Sample Compatibility & Compliance

The LB985 accommodates diverse plant sample formats: Petri dishes (up to 150 mm diameter), standard 6–96-well microplates, custom growth trays, and upright hydroponic or soil-based pots (max height: 25 cm). Its open-stage design permits imaging of whole Arabidopsis thaliana plants, Nicotiana benthamiana leaves, Medicago truncatula root systems, fungal colonies (e.g., Botrytis cinerea), and germinating cereal seedlings. All hardware and firmware comply with IEC 61000-6-3 (EMC emissions) and IEC 61010-1 (safety for laboratory equipment).
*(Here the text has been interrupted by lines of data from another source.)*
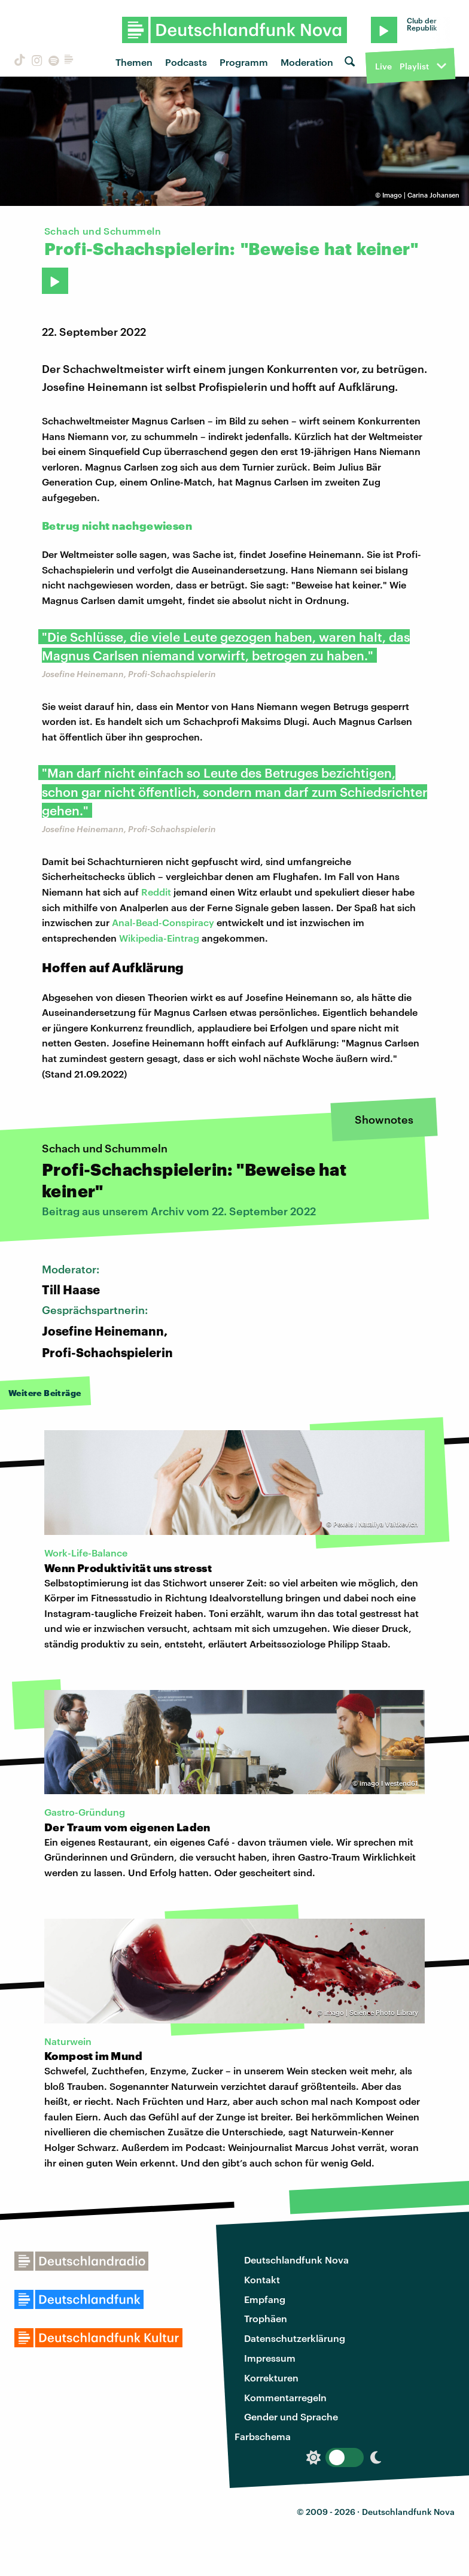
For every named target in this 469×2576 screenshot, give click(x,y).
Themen (134, 62)
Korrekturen (271, 2377)
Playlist (414, 66)
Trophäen (265, 2318)
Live (383, 66)
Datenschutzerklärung (294, 2338)
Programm (244, 62)
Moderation (307, 62)
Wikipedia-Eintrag (159, 937)
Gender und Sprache (291, 2416)
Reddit (156, 891)
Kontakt (262, 2279)
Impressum (270, 2357)
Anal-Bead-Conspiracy (163, 922)
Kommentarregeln (285, 2397)
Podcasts (186, 62)
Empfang (264, 2299)
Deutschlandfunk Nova (296, 2259)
The system supports audit trail generation, user access levels, and electronic signature functionality per FDA 21 CFR Part 11 requirements when configured with indiGO™ GLP mode—making it suitable for regulated phenotyping workflows in academic core facilities and industrial R&D labs conducting GLP/GMP-aligned crop trait validation.
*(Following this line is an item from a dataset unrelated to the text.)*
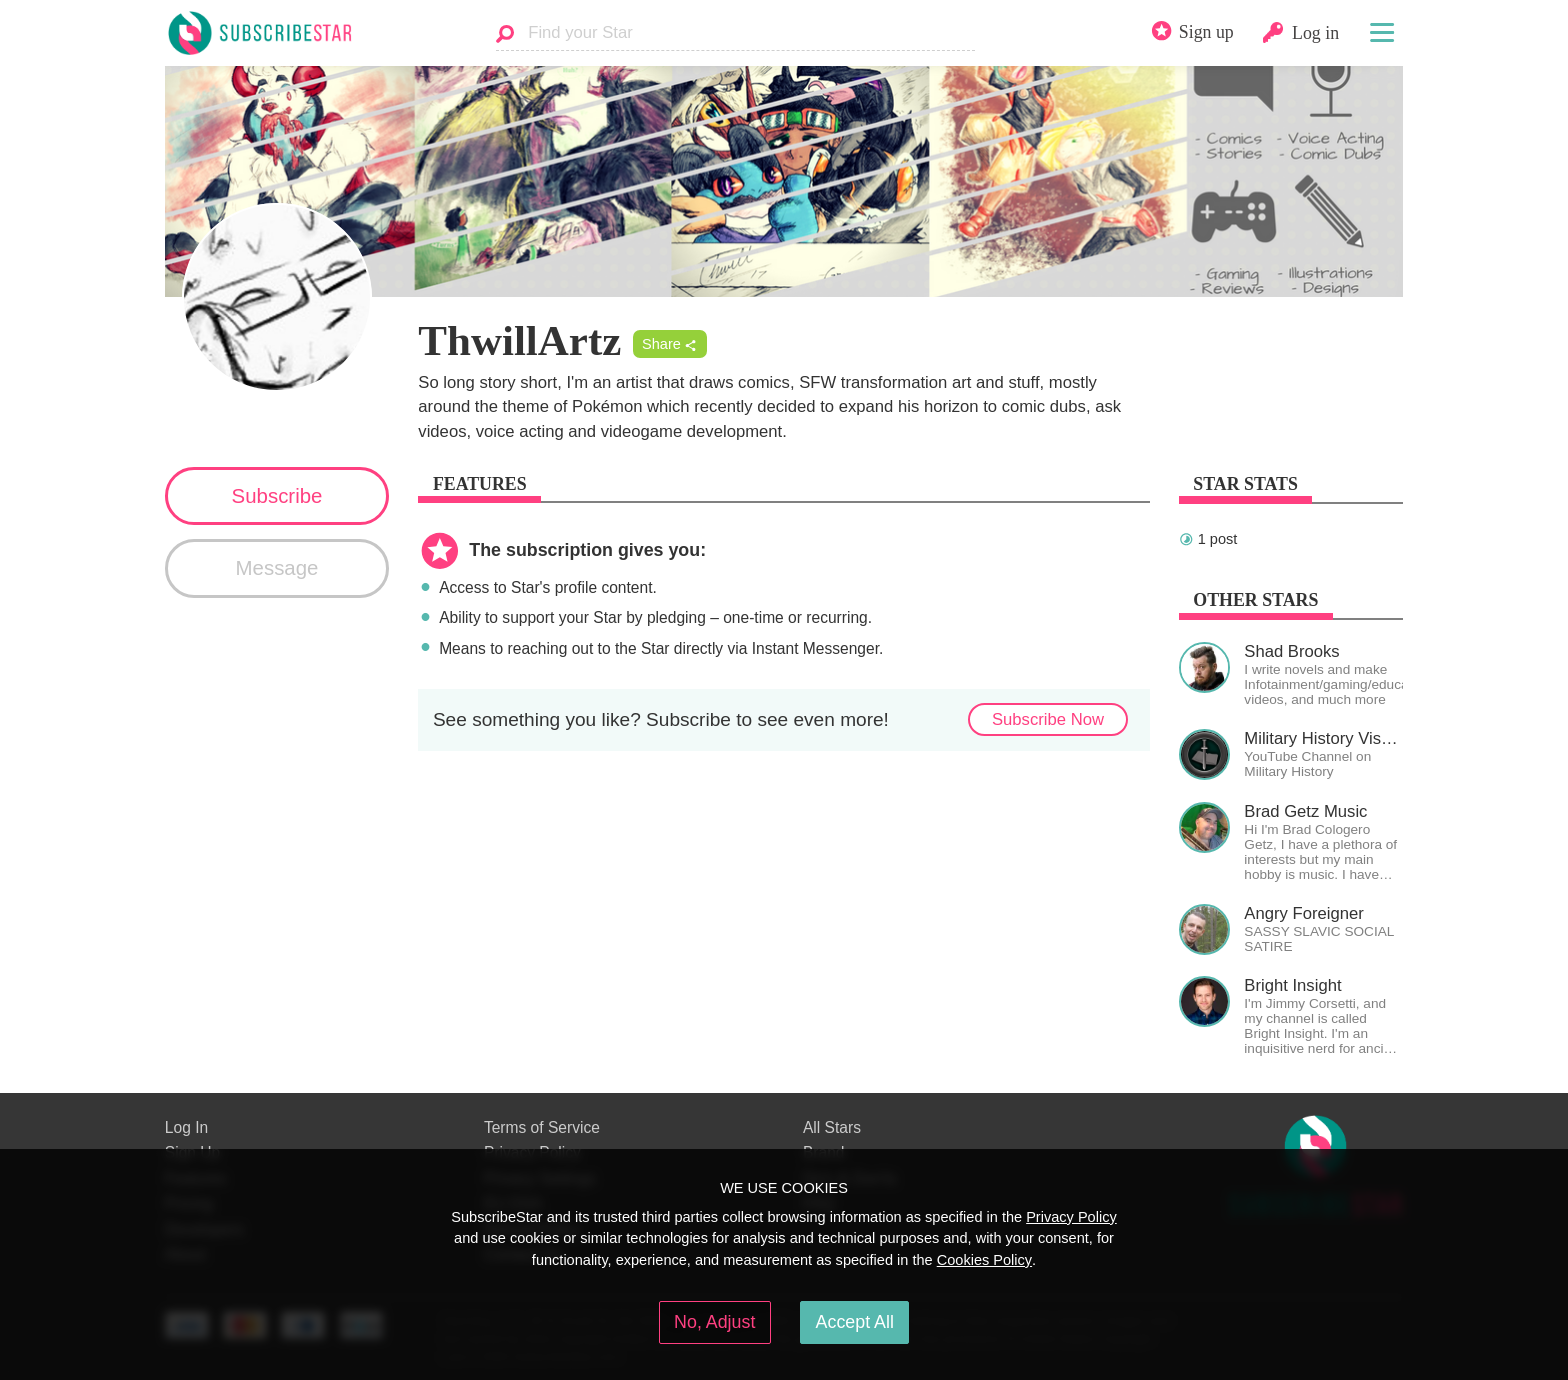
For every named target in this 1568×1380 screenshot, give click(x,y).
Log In (186, 1127)
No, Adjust (714, 1322)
Software & Data Management

indiGO™ software (v6.4+) serves as the unified control and analysis environment. It provides synchronized hardware triggering across illumination, stage movement, and detector acquisition; real-time photon-counting histogram visualization; and batch-processing pipelines for ROI-based quantification across time-series datasets. Built-in calibration routines include flat-field correction, dark-frame subtraction, and wavelength-specific sensitivity mapping. Export formats include TIFF (16-bit), HDF5 (for metadata-rich archiving), and CSV (for statistical integration with R or Python). Data integrity is enforced via SHA-256 checksums, timestamped versioning, and immutable raw-data retention—enabling full traceability from acquisition to publication-ready figure generation.

Applications

The LB985 enables rigorous investigation of dynamic plant physiology across multiple domains: circadian rhythm analysis via luciferase-fused clock gene reporters (e.g., CCA1::LUC); spatiotemporal mapping of pathogen-induced ROS bursts using luminol chemiluminescence; subcellular localization of GFP-tagged transporters under abiotic stress; high-throughput screening of phytohormone-responsive promoters in microplate-based assays; and longitudinal tracking of root architecture changes during drought acclimation. Its sensitivity and environmental fidelity make it especially valuable for studies requiring extended kinetic monitoring (>72 h) under controlled photoperiods and stress gradients—applications routinely cited in Nature Plants, The Plant Cell, and Plant Physiology.

FAQ

What is the minimum detectable photon flux for bioluminescent imaging?
The system achieves sub-100 photons/sec/cm² detection limit under standard LULu mode with 5-min integration, validated using calibrated luciferase standards traceable to NIST SRM 2921.
Can the LB985 image chlorophyll autofluorescence without spectral bleed-through?
Yes—via sequential acquisition with 680/30 nm and 740/30 nm bandpass filters, combined with indiGO™’s linear unmixing algorithm to separate PSII emission from reporter signals.
Is remote operation supported for unattended overnight imaging?
Fully supported via TLS-secured indiGO™ WebServer interface; scheduled protocols include automatic stage repositioning, multi-wavelength switching, and failure-triggered email alerts.
Does the system meet ISO/IEC 17025 requirements for method validation?
While not certified per se, its documented linearity (R² > 0.999 over 4-log dynamic range), repeatability (CV < 3.2% across 10 replicates), and traceable calibration procedures align with ISO/IEC 17025 clause 5.4.5 for measurement uncertainty estimation.
Are third-party analysis plugins compatible with indiGO™ output files?
Yes—TIFF and HDF5 exports are natively readable by ImageJ/Fiji, MATLAB, and Python (via h5py and tifffile libraries); custom macro integration is supported through indiGO™’s Python API extension module.